Ya hemos andado casi el mismo camino en la vida juntos que separados y hemos compartido dolor y dicha. He aprendido que la suerte me sonrió el día que cruzó nuestros pasos y puso en mi vida una mujer como ella, tan igual a mí y tan inigualable. Tan llena de amor, de ternura, de belleza, de fuerza, de sabiduría y de cordialidad. Con esa inagotable (es una forma de hablar, porque se me duerme a las 21.38h) energía para trabajar para su casa y para sus hijos, para ser mi apoyo firme y mi brújula y mi inspiración.
Para que os podáis quitar de encima todo el almíbar que he derramado, os confesaré que no todo es risas y bailes en nuestra vida. Disicutimos como todas las parejas, pero hasta para eso hay que tener talento y ella, tras discutir no se siente agusto porque le parece que no somos nosotros y suele pasar por mi lado silbando (mal y con una nota, porque no ha sabido nunca) una cancioncilla tonta; entonjces yo, que soy muy perspicaz, sé que me está mostrando la bandera blanca. Otras veces, cuando no ha habido cancioncilla silbada, cuando me meto en la cama (siempre después que ella) se me abraza por la espalda, a traición, en una suerte de maravillosa traición que busca la paz y el regreso del amor que nunca se había ido.
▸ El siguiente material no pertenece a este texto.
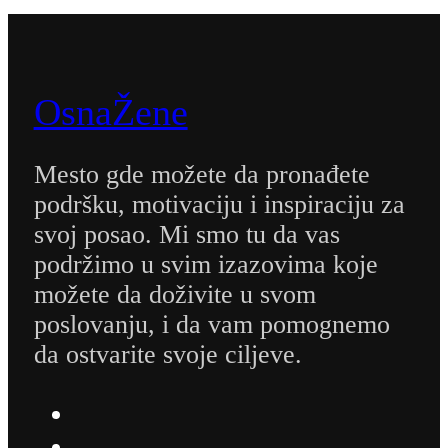
OsnaŽene
Mesto gde možete da pronađete
podršku, motivaciju i inspiraciju za
svoj posao. Mi smo tu da vas
podržimo u svim izazovima koje
možete da doživite u svom
poslovanju, i da vam pomognemo
da ostvarite svoje ciljeve.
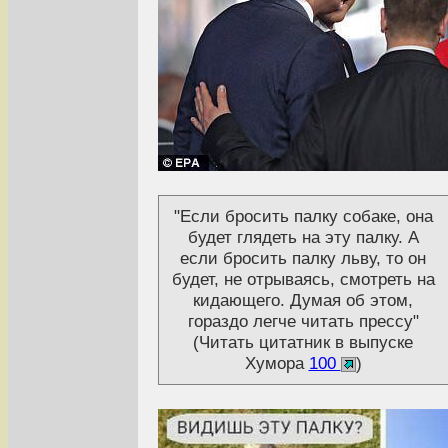
"Если бросить палку собаке, она
будет глядеть на эту палку. А
если бросить палку льву, то он
будет, не отрываясь, смотреть на
кидающего. Думая об этом,
гораздо легче читать прессу"
(Читать цитатник в выпуске
Хумора
100
)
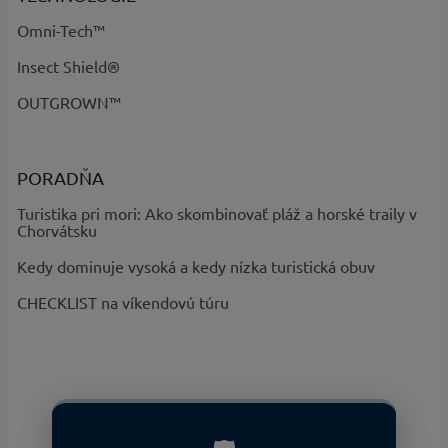
Omni-Tech™
Insect Shield®
OUTGROWN™
PORADŇA
Turistika pri mori: Ako skombinovať pláž a horské traily v
Chorvátsku
Kedy dominuje vysoká a kedy nízka turistická obuv
CHECKLIST na víkendovú túru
Tampoco le hace mucha gracia que yo siempre ande por ahí apuntándome a una ronda de aspirinas. Y me pone esa carita de cordera degollada que me parte el alma. Sé que en el fondo me entiende, pero es de "esas" que no quieren pasar ni un segundo más de los extrictamente necesarios sin su amorcito, cenar un bocadillito de sardinas (de luxe, eh, con tomatito, lechuga y mayonesa) y dormirse viendo Anatomía de Gray echada sobre mi costado. A veces incluso acepta ver alguna de mis películas "de chinos" de las mías. Yo sé que a veces echa de menos nuestra cómoda vida de novios, nuestros paseítos por el centro, poco dinero pero mucha ilusión; pero es feliz en su vida de esposa y madre, a pesar de todo lo estresante, cansino y monótono que esta vida conlleva. 
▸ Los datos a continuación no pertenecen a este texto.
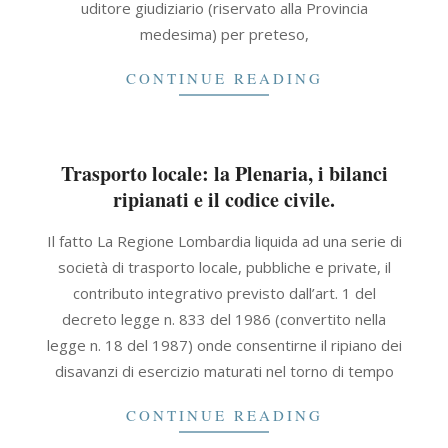
uditore giudiziario (riservato alla Provincia
medesima) per preteso,
CONTINUE READING
Trasporto locale: la Plenaria, i bilanci
ripianati e il codice civile.
2021-
Il fatto La Regione Lombardia liquida ad una serie di
09-
società di trasporto locale, pubbliche e private, il
30
contributo integrativo previsto dall’art. 1 del
decreto legge n. 833 del 1986 (convertito nella
legge n. 18 del 1987) onde consentirne il ripiano dei
disavanzi di esercizio maturati nel torno di tempo
CONTINUE READING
En fin, que jamás la veréis contar un chiste ni pegar una carrera que no sea estrictamente necesaria pero, sin duda, es una bellísima persona, no porque yo lo diga, sino porque siempre está pensando en los demás. LLeva el bolso lleno de cosas por si le hacen falta a los demás, siempre tiene un rato para una amiga, si necesitas lo que sea de ella (que te haga un recado, que te cosa algo, que te cuide a los niños, que te compre tal o cual cosa... lo que sea) ella te lo da. A mí me lleva el coche a pasar la ITV, a por mis pastillas al médico, me hace dulces para que lleve al trabajo, mil cosas así...
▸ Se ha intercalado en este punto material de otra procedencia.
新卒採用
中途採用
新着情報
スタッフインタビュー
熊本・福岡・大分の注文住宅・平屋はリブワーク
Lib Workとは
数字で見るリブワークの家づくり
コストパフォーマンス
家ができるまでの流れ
En fin, que parece que quiero venderla y nada más lejos de la realidad... la quiero sólo para mí.
Por favor, no escuchéis lo que sigue que es sólo para ella:
Amorcito, preciosidad, reina mora, chiquitina mía, te quiero más de lo humanamente posible. Te adoro sobre todas las cosas. Te quiero siempre, en todo momento y sin reparar en la intensidad. Contigo soy el hombre más feliz del mundo y quiero que hoy, en tu 40 cumpleaños tú lo seas también.
¡Lo habéis leído, so cotillas!
Te quiero más que infinito. Un millón de besos.